Phase 2 of the study further demonstrated that microneedles can be used to effectively reduce postprandial glucose levels. This was shown on two occasions in the same subject. The glucose levels for the microneedle infusions steadily declined after insulin infusion.
Visual examination of the skin indicated that microneedles caused intradermal delivery, as shown by the presence of a raised skin wheal at the site of microneedle delivery, which differed from the site of subcutaneous catheter delivery. Additionally, microneedles were reported to cause less pain compared to catheter infusion sets.
The potential medical significance of this study is that microneedles may reduce pain and apprehension related with insulin delivery.
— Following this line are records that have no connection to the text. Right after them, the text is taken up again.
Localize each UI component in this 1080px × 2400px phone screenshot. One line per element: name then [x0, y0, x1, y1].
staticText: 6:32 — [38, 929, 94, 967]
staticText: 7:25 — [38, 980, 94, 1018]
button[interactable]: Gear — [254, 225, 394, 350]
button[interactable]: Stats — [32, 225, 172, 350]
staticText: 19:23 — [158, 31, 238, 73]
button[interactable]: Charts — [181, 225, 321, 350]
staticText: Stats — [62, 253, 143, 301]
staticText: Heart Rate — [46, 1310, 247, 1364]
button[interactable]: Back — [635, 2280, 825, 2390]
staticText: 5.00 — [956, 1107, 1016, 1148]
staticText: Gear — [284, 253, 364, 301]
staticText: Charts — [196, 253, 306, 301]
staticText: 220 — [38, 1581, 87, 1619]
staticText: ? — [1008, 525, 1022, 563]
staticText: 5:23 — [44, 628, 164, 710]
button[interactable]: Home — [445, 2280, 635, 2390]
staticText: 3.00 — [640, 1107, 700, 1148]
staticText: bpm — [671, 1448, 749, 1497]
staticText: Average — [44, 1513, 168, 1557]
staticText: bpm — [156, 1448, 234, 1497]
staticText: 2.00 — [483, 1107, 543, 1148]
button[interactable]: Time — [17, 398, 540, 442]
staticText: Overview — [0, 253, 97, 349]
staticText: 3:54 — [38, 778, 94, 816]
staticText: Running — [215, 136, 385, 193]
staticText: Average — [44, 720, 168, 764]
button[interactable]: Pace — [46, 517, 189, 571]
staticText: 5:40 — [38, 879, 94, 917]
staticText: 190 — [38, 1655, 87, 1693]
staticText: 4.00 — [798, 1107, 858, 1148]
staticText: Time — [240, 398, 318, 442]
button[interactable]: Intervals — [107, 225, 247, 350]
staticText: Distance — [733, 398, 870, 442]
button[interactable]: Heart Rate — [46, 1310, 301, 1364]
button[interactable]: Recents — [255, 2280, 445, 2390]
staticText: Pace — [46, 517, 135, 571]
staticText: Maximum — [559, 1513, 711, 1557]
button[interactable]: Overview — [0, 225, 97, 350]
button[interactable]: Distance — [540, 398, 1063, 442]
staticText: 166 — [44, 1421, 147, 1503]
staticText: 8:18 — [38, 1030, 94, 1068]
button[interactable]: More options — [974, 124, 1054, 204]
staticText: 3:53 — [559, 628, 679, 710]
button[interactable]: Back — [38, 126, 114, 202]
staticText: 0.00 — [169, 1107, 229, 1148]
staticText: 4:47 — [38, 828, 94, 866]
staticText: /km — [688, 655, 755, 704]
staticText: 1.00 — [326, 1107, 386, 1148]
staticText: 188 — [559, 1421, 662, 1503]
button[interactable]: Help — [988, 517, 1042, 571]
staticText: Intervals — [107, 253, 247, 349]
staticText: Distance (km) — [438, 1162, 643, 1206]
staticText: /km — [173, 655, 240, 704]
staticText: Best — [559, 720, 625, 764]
With pain, anxiety, and fear of needles being the main reason for noncompliance among diabetes patients, we believe microneedles may provide a means to increase patient compliance. Further, designing the microneedle device to be a miniature integrated patch-like device without any tubing, bulky pumps, or catheter may further improve patient compliance by increasing comfort and convenience. Overall improved patient compliance would ultimately lead to reduced healthcare costs for diabetes patients due to potential lower frequency of hypo- and hyperglycemic events and related hospitalizations. As indicated previously, microneedles have been used to extract interstitial fluid from human subjects to successfully detect glucose levels.22 By combining the use of microneedles for insulin delivery and glucose monitoring, we envision that microneedles may ultimately be incorporated into a fully integrated closed-loop microdevice system for continuous glucose monitoring and insulin delivery. The results of this study bring us one step closer to developing such a minimally invasive solution for diabetes therapy.
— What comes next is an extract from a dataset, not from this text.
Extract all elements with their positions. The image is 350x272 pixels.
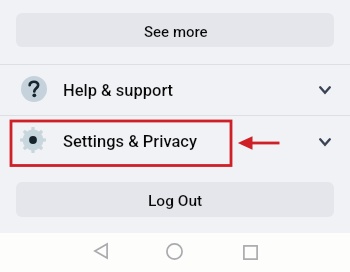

Overall, this study demonstrated microneedle-based insulin delivery to two subjects with type 1 diabetes for the first time. Microneedles inserted 1mm into the skin were able to effectively reduce postprandial glucose levels. A raised wheal at the surface of the skin immediately after insulin bolus infusion confirmed delivery of insulin into the intradermal space. Subjects reported minimal pain and preferred microneedle-based insulin delivery over subcutaneous catheter delivery. While it appears from the results of this study that microneedle-based delivery may have faster onset of action than subcutaneous catheter-based delivery, further studies with a larger patient population and equal insulin doses are required to confirm this hypothesis.
We thank Maureen McGrath, Jane McCurdy, and Megan Consendine for their assistance in carrying out this study. This work was supported by the Emory Egelston Seed Grant Program and was carried out at the Emory Children's Center.
M.P. is a consultant, advisory board member, shareholder, and/or inventor on patents licensed to a number of companies developing microneedles for drug delivery applications. None of these companies yet has a microneedle-based product, and the microneedle device presented in this study is not directly related to any microneedle devices currently under development at these companies. E.F. and J.G. have no competing financial interests.